• What you are asked to do: All pictures should be dropped, and only the lines from the top of the entries below through the line containing "Améliorer un enregistrement audio en ligne" repeated exactly, both ends included.

• The records:
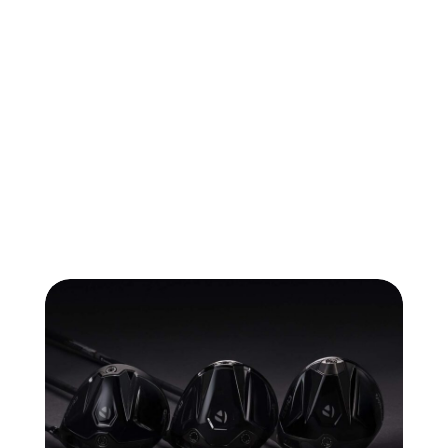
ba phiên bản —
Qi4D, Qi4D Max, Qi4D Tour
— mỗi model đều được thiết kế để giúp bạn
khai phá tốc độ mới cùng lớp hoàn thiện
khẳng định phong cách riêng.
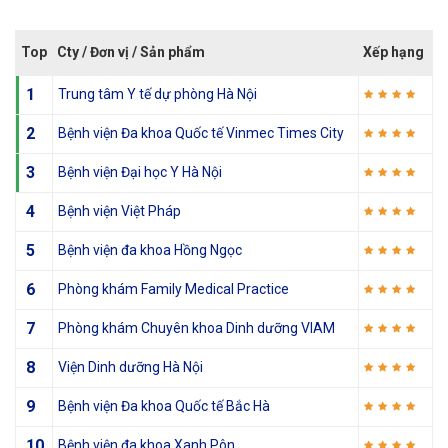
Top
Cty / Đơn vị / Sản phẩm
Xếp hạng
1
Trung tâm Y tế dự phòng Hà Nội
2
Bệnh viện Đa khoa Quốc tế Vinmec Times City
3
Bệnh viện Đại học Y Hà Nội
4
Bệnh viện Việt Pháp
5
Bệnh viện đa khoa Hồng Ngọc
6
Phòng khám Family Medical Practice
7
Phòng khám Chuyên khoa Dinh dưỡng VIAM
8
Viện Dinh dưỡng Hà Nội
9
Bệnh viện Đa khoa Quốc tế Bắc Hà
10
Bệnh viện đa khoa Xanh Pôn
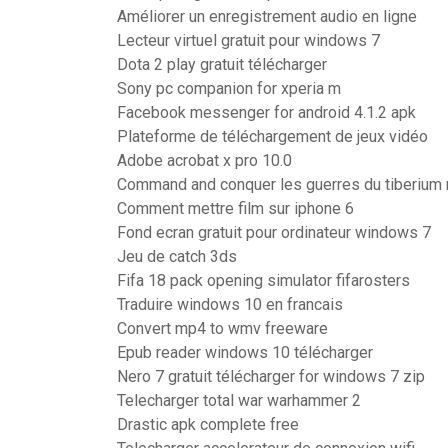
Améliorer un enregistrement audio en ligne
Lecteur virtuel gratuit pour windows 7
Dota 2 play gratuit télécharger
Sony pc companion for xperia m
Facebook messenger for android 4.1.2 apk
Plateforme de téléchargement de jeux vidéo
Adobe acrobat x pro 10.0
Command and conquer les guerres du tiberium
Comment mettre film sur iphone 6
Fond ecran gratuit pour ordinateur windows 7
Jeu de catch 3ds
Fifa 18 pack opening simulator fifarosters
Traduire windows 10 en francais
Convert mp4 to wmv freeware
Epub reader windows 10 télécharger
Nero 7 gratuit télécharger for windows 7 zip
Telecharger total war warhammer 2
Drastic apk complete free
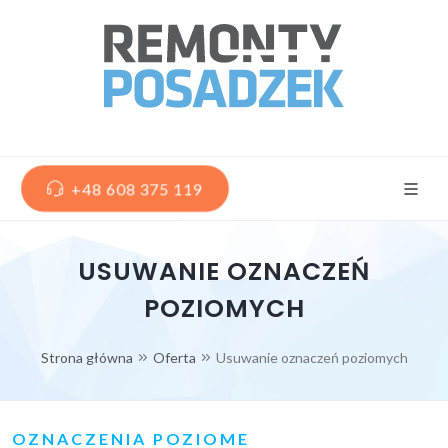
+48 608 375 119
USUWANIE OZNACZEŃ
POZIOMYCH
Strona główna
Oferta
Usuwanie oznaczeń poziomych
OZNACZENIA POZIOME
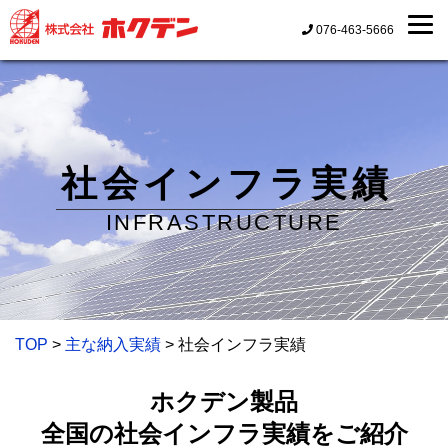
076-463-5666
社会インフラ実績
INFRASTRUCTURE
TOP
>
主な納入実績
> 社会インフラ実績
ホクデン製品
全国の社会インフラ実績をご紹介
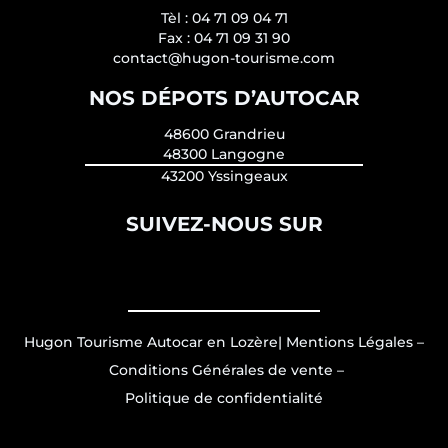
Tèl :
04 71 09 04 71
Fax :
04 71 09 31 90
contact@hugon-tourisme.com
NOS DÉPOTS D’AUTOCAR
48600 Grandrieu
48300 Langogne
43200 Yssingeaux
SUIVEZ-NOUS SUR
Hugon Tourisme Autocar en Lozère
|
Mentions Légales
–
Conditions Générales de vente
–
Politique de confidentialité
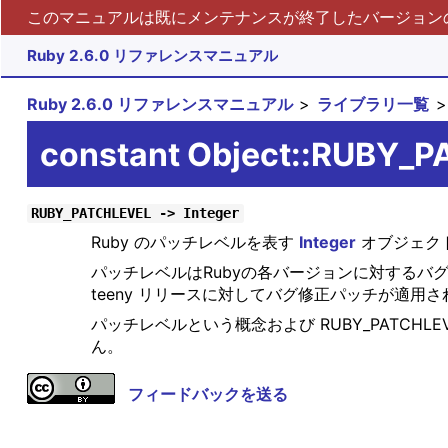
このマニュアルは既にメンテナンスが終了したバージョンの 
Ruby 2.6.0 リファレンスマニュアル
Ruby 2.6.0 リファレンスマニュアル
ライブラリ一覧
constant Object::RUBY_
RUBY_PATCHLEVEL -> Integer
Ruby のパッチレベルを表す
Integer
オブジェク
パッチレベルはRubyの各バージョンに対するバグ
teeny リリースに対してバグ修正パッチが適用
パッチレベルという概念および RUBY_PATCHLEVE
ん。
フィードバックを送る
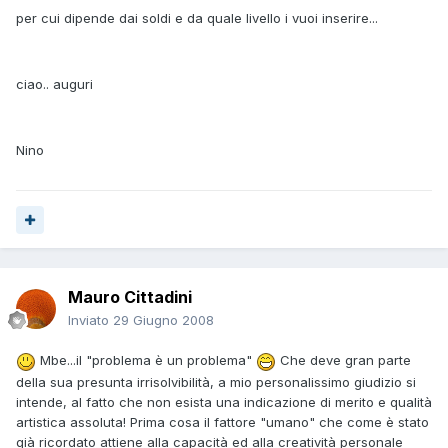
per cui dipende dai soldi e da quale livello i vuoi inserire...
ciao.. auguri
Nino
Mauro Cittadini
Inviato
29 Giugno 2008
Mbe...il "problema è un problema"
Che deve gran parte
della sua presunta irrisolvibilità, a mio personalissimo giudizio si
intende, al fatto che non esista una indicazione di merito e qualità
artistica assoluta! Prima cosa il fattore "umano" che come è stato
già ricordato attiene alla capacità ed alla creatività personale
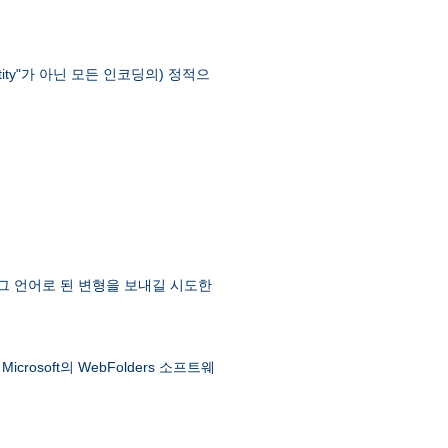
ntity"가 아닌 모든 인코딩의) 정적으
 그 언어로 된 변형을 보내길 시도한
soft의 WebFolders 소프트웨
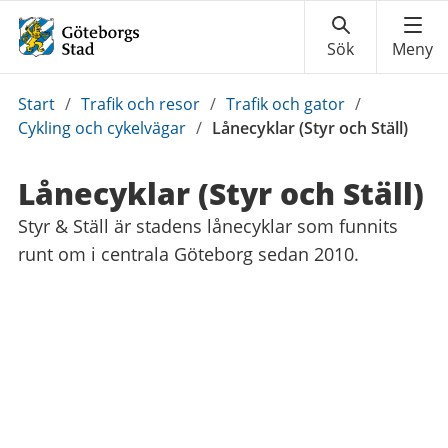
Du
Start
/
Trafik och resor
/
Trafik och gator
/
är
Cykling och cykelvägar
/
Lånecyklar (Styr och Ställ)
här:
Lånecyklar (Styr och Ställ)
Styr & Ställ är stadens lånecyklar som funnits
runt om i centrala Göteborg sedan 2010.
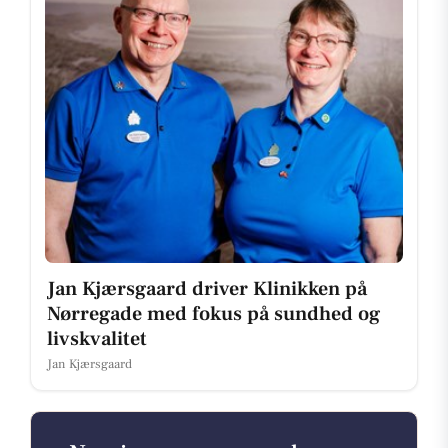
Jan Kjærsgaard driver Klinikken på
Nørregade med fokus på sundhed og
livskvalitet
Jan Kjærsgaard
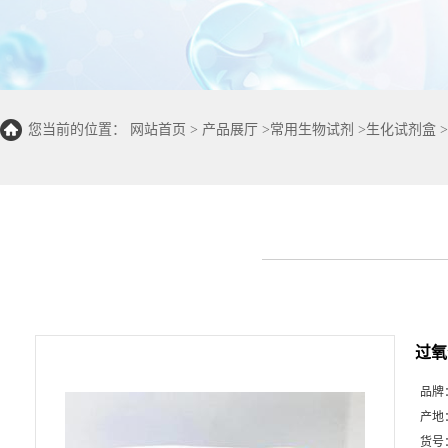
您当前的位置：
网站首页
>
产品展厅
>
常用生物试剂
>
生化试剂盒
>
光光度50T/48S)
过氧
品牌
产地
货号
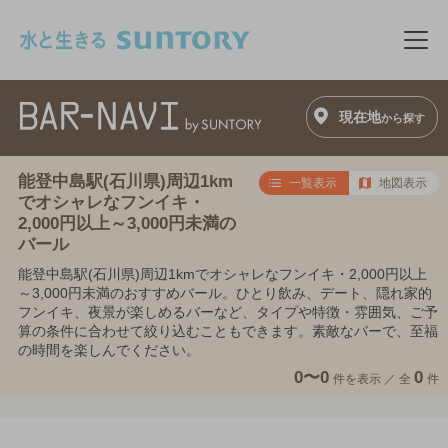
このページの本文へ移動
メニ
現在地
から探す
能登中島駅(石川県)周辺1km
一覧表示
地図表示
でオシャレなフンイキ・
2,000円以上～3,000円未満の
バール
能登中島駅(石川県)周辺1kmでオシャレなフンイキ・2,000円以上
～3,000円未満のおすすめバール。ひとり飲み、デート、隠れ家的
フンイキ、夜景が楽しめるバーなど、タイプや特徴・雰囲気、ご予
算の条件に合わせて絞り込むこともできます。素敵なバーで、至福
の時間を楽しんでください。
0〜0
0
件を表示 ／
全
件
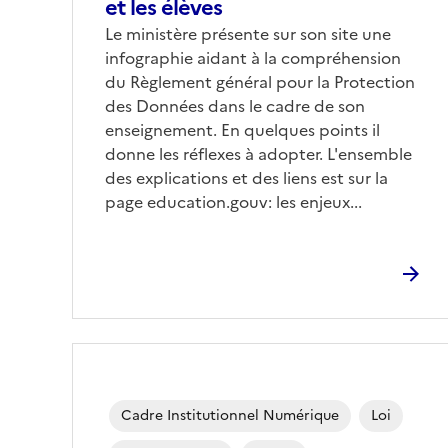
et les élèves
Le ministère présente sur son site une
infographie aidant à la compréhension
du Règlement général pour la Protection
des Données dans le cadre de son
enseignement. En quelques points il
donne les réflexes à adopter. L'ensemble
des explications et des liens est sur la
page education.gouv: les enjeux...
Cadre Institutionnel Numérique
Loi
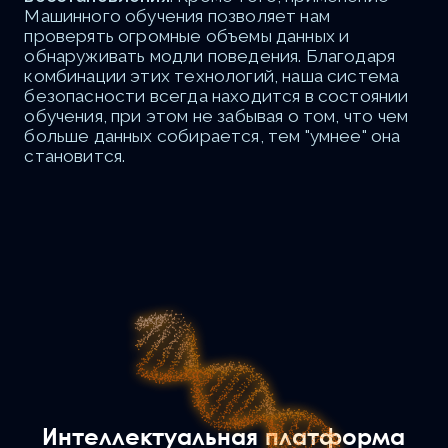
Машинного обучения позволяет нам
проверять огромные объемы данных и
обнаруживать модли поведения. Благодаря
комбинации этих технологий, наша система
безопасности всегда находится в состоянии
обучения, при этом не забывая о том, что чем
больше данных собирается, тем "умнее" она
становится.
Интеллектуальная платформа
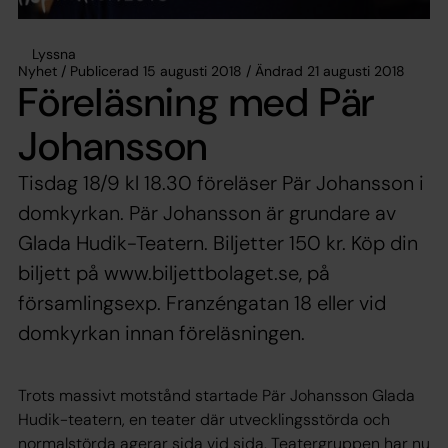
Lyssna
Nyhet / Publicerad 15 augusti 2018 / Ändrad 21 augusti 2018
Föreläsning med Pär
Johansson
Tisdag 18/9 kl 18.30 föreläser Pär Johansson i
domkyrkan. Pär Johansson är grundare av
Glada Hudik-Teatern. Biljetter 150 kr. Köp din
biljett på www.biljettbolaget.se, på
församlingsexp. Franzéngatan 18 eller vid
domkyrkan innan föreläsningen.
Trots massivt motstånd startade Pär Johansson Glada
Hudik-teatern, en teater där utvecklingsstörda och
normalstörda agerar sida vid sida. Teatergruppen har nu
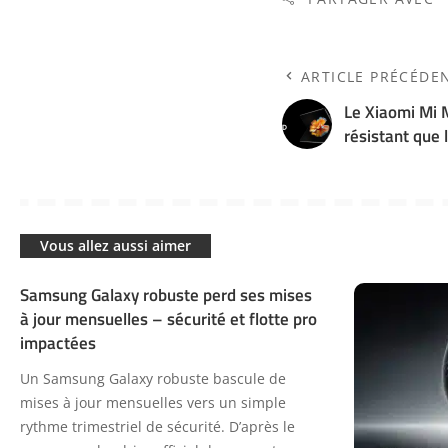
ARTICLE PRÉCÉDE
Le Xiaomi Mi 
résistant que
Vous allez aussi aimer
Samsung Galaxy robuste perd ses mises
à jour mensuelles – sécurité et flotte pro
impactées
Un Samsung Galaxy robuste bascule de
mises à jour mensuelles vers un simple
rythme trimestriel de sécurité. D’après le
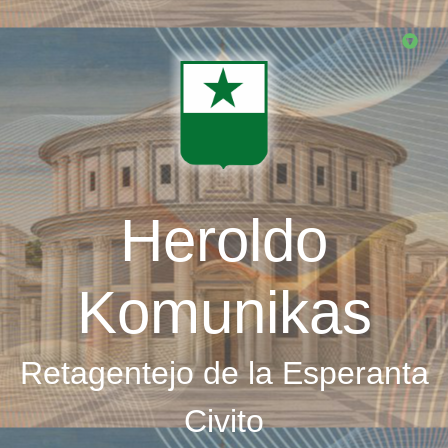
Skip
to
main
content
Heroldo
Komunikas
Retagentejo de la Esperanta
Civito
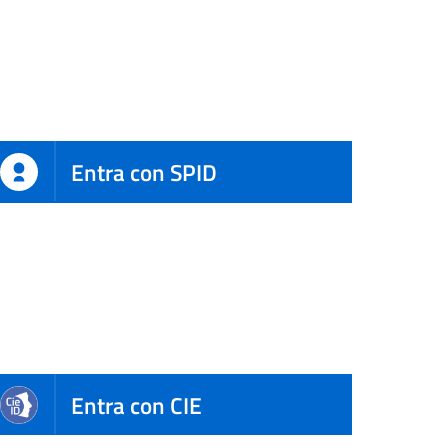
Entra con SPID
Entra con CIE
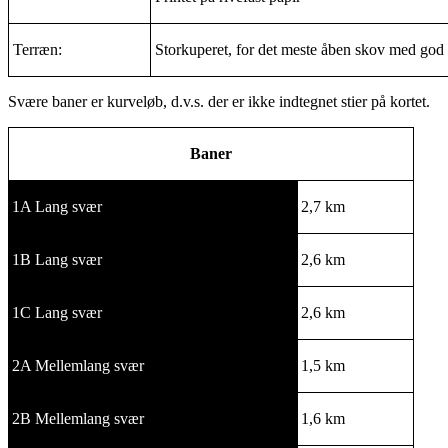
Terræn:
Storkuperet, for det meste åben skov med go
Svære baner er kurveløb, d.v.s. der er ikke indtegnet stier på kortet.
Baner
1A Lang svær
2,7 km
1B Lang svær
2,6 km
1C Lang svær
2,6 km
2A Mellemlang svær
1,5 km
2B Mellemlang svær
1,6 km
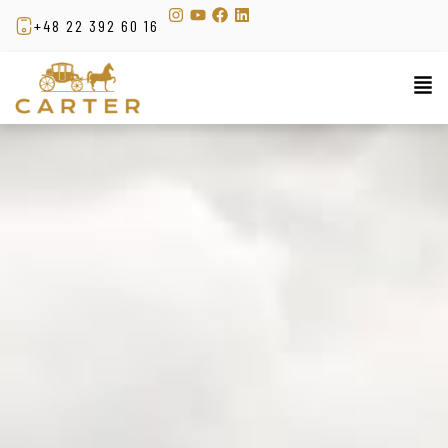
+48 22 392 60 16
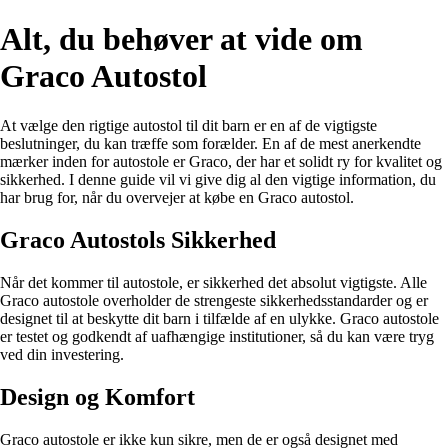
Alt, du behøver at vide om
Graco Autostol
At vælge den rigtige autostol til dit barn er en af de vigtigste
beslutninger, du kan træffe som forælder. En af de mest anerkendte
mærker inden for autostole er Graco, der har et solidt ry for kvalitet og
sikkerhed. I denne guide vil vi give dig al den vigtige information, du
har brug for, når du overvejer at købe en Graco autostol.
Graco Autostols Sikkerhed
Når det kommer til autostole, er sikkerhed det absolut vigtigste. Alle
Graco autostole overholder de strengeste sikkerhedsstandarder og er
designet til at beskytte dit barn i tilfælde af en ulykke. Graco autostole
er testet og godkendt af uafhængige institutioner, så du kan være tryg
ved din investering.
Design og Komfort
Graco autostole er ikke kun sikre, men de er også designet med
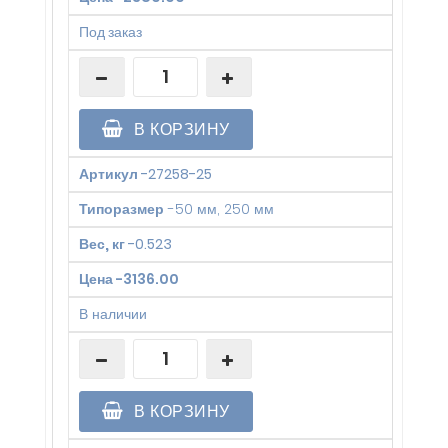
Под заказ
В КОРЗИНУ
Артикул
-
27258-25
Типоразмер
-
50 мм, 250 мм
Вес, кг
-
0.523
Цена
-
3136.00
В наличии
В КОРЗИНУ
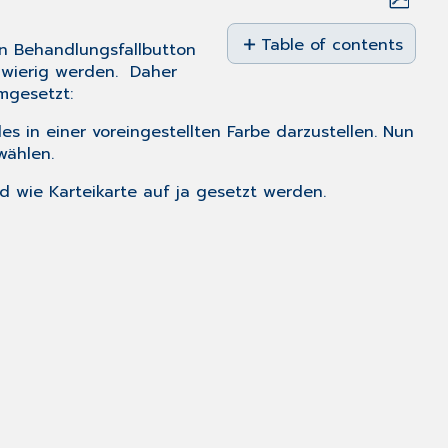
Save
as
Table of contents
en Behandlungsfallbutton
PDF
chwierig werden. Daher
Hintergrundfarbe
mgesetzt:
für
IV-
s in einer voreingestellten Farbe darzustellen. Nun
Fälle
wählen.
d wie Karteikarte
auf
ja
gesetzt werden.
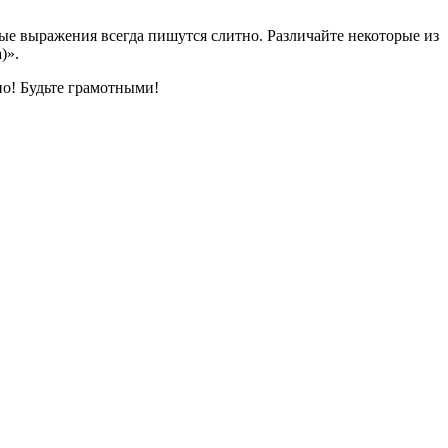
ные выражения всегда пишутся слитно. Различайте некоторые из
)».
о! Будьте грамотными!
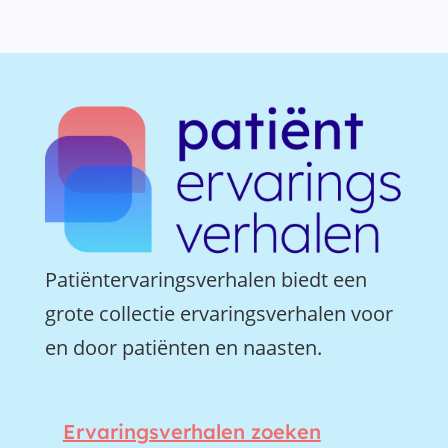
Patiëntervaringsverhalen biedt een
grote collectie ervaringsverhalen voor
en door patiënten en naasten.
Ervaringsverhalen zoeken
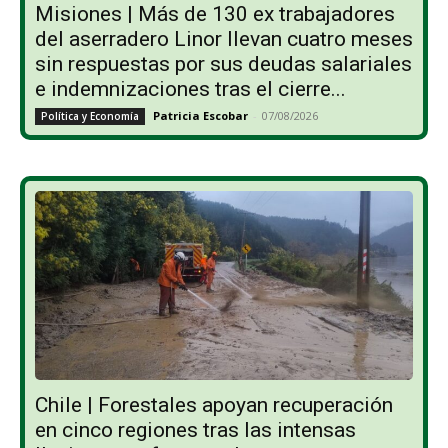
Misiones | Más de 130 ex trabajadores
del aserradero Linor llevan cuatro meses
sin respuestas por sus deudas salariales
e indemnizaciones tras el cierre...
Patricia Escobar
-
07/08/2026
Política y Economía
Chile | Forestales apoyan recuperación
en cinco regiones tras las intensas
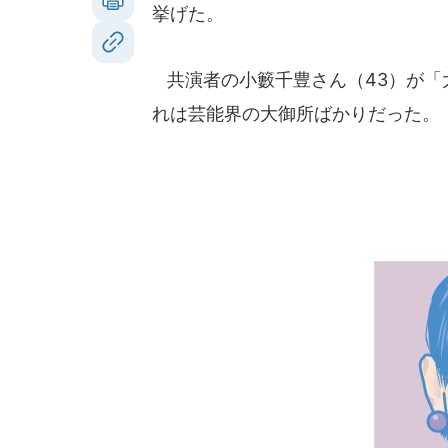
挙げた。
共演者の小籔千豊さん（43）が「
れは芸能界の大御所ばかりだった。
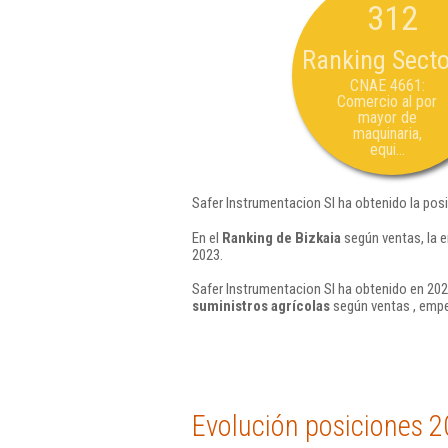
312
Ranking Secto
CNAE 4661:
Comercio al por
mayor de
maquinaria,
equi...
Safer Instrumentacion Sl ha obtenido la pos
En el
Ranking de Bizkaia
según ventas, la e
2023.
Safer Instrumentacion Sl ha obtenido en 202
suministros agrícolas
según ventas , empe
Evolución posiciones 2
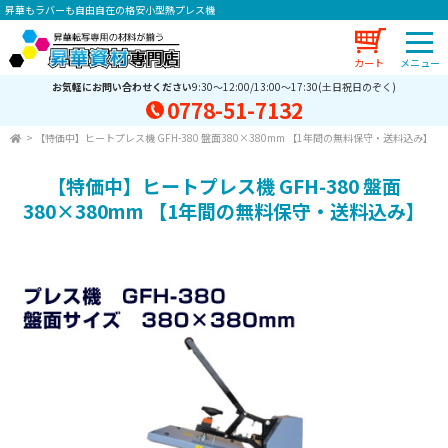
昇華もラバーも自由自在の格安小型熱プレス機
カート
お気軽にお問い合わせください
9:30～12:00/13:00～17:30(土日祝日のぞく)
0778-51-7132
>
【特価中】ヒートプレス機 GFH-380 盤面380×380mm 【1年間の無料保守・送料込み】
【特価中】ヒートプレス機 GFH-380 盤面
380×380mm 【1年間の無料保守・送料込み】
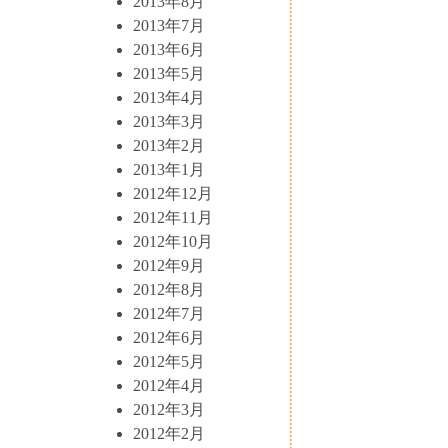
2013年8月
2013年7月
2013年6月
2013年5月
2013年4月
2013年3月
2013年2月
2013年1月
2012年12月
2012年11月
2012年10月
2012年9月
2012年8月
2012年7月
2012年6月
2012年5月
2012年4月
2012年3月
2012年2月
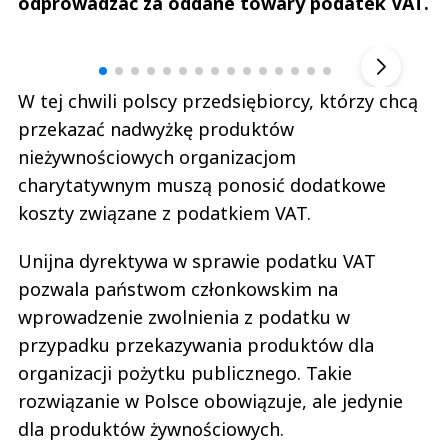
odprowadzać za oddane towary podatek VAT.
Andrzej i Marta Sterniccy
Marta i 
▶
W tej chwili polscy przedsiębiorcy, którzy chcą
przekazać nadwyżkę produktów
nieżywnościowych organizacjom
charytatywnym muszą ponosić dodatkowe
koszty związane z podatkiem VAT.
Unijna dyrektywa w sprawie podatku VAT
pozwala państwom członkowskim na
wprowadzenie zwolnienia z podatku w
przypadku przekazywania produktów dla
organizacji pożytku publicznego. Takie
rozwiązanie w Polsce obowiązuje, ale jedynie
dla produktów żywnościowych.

• Final answer:
ba phiên bản —
Qi4D, Qi4D Max, Qi4D Tour
— mỗi model đều được thiết kế để giúp bạn
khai phá tốc độ mới cùng lớp hoàn thiện
khẳng định phong cách riêng.
Top
Cty / Đơn vị / Sản phẩm
Xếp hạng
1
Trung tâm Y tế dự phòng Hà Nội
2
Bệnh viện Đa khoa Quốc tế Vinmec Times City
3
Bệnh viện Đại học Y Hà Nội
4
Bệnh viện Việt Pháp
5
Bệnh viện đa khoa Hồng Ngọc
6
Phòng khám Family Medical Practice
7
Phòng khám Chuyên khoa Dinh dưỡng VIAM
8
Viện Dinh dưỡng Hà Nội
9
Bệnh viện Đa khoa Quốc tế Bắc Hà
10
Bệnh viện đa khoa Xanh Pôn
Améliorer un enregistrement audio en ligne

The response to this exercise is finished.